> _Work instructions_
Output range, inclusive: from the line containing "Policy Docs (693, 2292)" to the line containing "Ombudsperson (279, 2191)". Restate those lines from the data below word for word and only those.

> _Dataset entries_

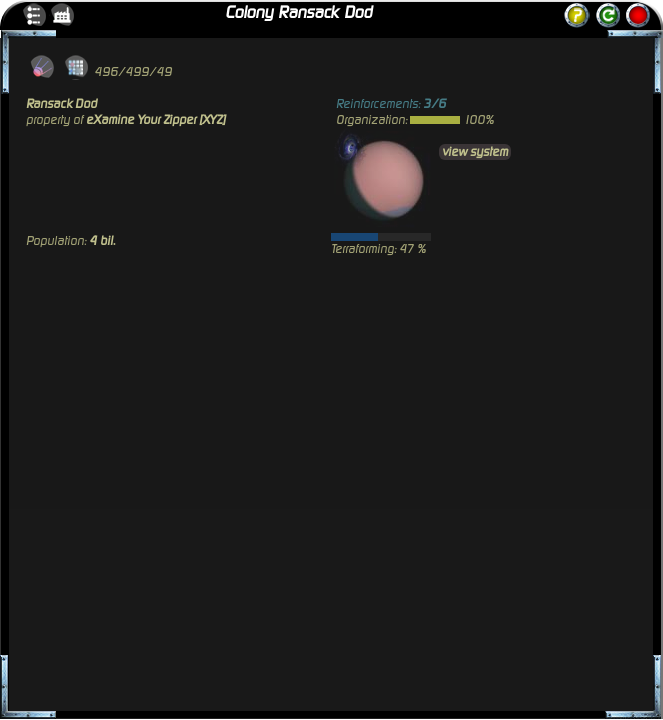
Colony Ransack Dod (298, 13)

--

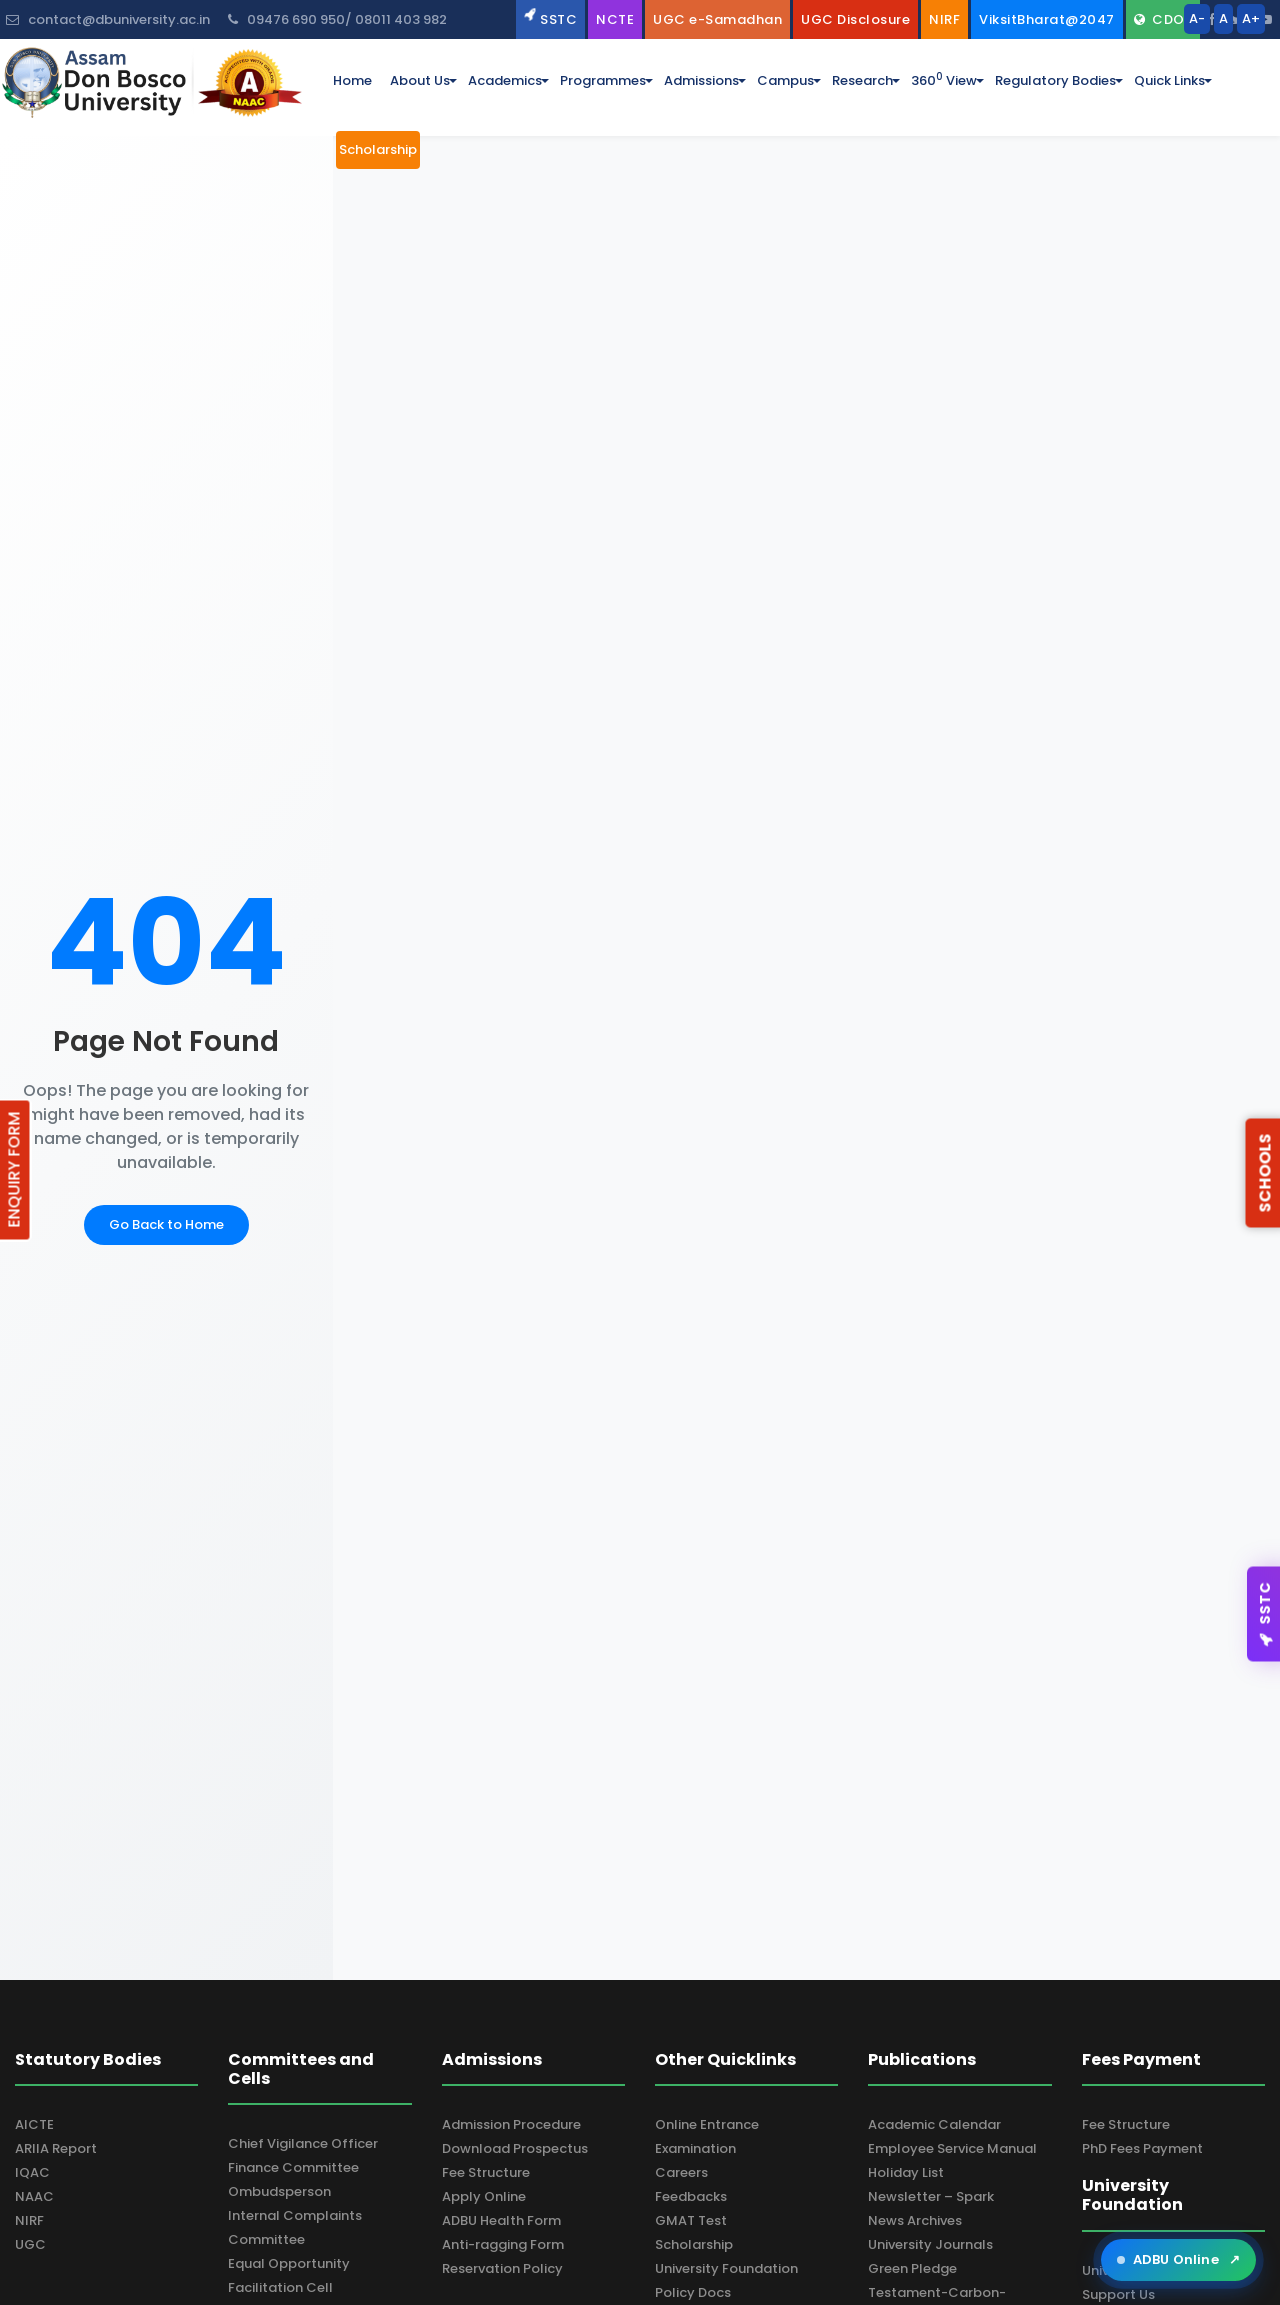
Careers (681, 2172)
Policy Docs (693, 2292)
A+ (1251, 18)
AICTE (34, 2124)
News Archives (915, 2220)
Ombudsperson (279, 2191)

> _Answer to this task_
Policy Docs (693, 2292)
A+ (1251, 18)
AICTE (34, 2124)
News Archives (915, 2220)
Ombudsperson (279, 2191)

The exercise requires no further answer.